Assignment:
Look below for the line containing "When you hire"; from there, print each line exactly up to and including the line containing "Truthfully, what do", and stop.

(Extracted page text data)
'''
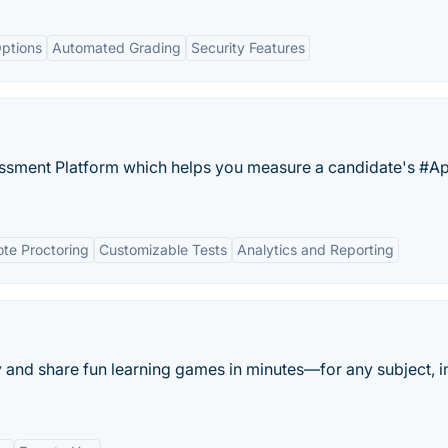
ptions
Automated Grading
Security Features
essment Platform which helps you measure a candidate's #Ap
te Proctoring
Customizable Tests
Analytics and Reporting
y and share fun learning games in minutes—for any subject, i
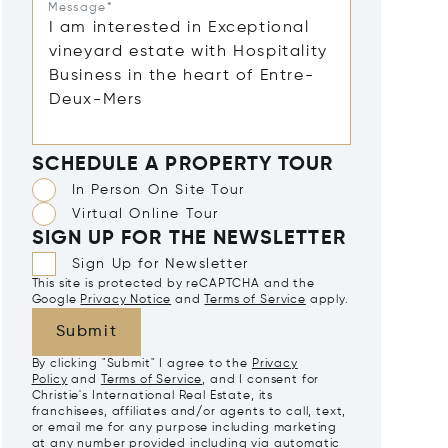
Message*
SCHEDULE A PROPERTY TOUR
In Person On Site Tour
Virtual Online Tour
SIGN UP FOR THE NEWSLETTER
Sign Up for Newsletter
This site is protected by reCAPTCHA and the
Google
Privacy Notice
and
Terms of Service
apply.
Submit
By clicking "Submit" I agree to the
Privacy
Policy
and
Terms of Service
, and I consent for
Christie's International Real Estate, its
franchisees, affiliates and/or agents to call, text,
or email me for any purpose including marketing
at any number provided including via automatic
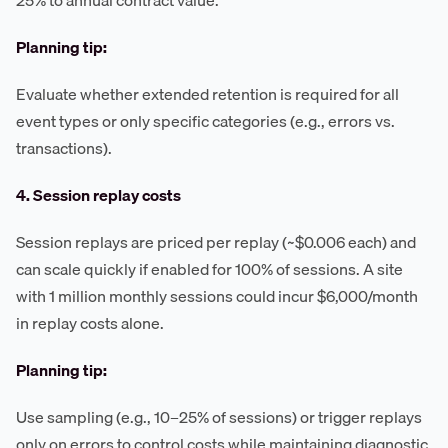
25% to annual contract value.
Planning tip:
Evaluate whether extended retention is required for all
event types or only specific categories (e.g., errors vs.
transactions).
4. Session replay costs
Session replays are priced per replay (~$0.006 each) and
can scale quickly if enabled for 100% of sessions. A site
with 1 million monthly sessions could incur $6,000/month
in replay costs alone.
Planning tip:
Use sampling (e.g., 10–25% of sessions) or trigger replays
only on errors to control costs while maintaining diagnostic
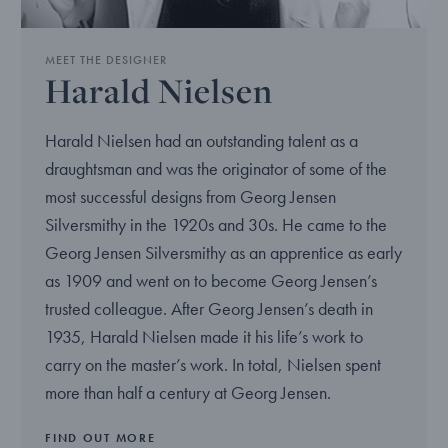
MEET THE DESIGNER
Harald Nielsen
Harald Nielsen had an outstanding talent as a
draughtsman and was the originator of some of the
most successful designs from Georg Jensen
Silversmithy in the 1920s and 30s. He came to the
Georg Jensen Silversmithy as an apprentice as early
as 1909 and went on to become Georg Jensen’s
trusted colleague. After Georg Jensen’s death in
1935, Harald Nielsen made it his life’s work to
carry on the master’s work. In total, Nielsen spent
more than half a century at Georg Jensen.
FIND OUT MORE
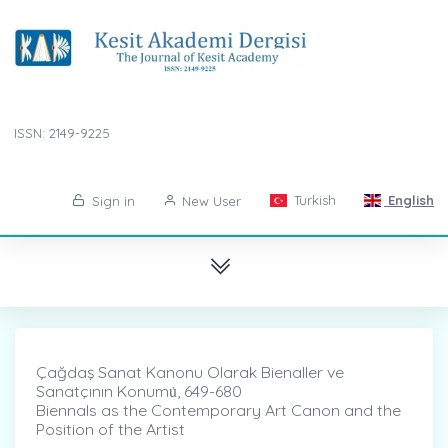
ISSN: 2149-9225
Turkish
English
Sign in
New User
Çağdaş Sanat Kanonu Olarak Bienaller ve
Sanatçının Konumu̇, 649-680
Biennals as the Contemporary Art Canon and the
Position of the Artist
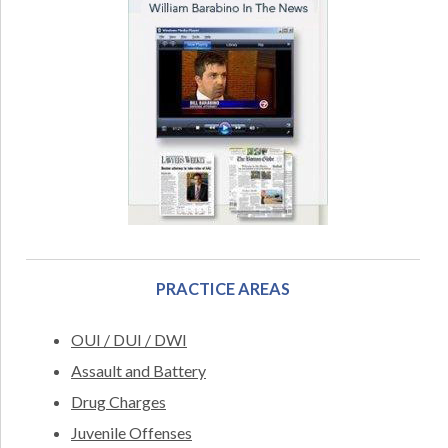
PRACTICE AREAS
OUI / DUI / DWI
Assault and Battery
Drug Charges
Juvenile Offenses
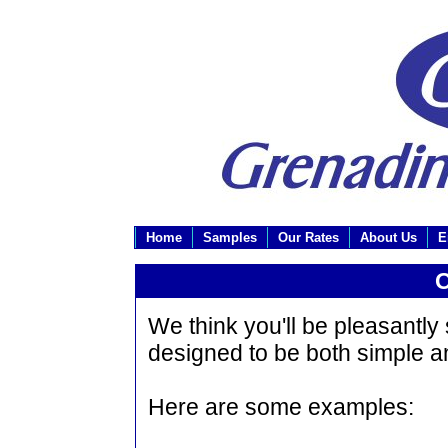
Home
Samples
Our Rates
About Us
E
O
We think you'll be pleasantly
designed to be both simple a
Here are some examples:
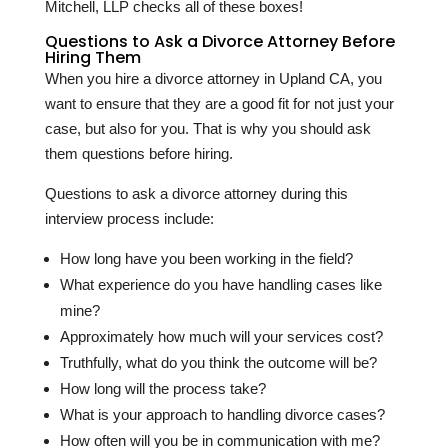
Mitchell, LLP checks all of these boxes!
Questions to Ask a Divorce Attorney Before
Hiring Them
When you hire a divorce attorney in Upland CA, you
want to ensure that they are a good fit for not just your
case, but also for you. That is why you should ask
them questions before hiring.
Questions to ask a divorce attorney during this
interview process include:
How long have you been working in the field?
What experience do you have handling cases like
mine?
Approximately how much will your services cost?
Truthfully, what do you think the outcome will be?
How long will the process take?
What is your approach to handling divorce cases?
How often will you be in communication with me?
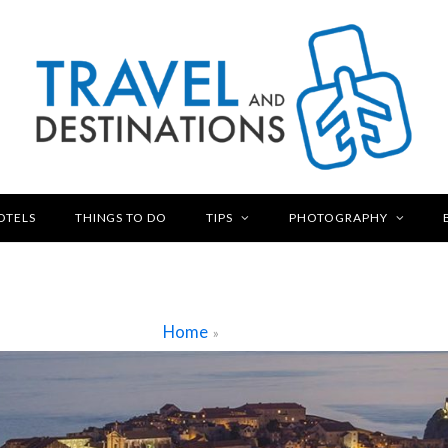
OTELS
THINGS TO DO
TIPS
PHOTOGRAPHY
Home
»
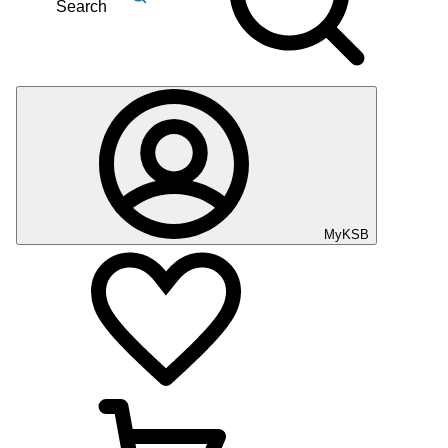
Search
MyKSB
'''
Expected answer:
When you hire a divorce attorney in Upland CA, you
want to ensure that they are a good fit for not just your
case, but also for you. That is why you should ask
them questions before hiring.
Questions to ask a divorce attorney during this
interview process include:
How long have you been working in the field?
What experience do you have handling cases like
mine?
Approximately how much will your services cost?
Truthfully, what do you think the outcome will be?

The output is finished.